O pulo da onça

Eleita melhor chef do mundo, Janaína Torres quer tornar a gastronomia brasileira mais conhecida (e acessível)

Rafael Tonon Colunista de Nossa

"Eu fiquei muito embargada, me deu um negócio", diz a chef Janaína Torres sobre sua reação ao saber que foi eleita a Melhor Chef Mulher do Mundo pelo World's 50 Best, aquele que se tornou o mais influente prêmio da gastronomia atual.

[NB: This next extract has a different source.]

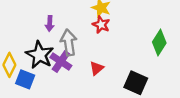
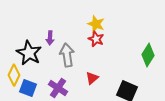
black star: (40, 55) -> (29, 53), moved
purple cross: (61, 62) -> (58, 88), moved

No ano anterior, ela já tinha alcançado a mesma distinção pela versão latina da premiação. "Demorou para cair a ficha e entender que era outro", diz Janaína, que agora faz questão de assinar como Torres, seu nome de solteira, depois de ter se divorciado do chef Jefferson Rueda (que segue como seu sócio).

O reconhecimento, ela diz, é resultado de uma vida ligada à comida. "Eu vendi coxinha, lanche natural. Fazia iogurte em casa para ganhar meu dinheiro muito antes de pensar em ter restaurante", relembra.

De representante de marcas de vinho a sócia de um dos mais bem sucedidos grupos gastronómicos do Brasil — que contempla o Bar da Dona Onça e o famoso A Casa do Porco, eleito o 12º melhor restaurante do mundo —, ela agora se prepara para seu projeto mais ambicioso: abrir um restaurante só seu.

Em conversa com Nossa, a chef fala sobre fama e responsabilidade, a valorização da culinária brasileira e como sua separação a ajudou a se reencontrar com a sua vocação na cozinha.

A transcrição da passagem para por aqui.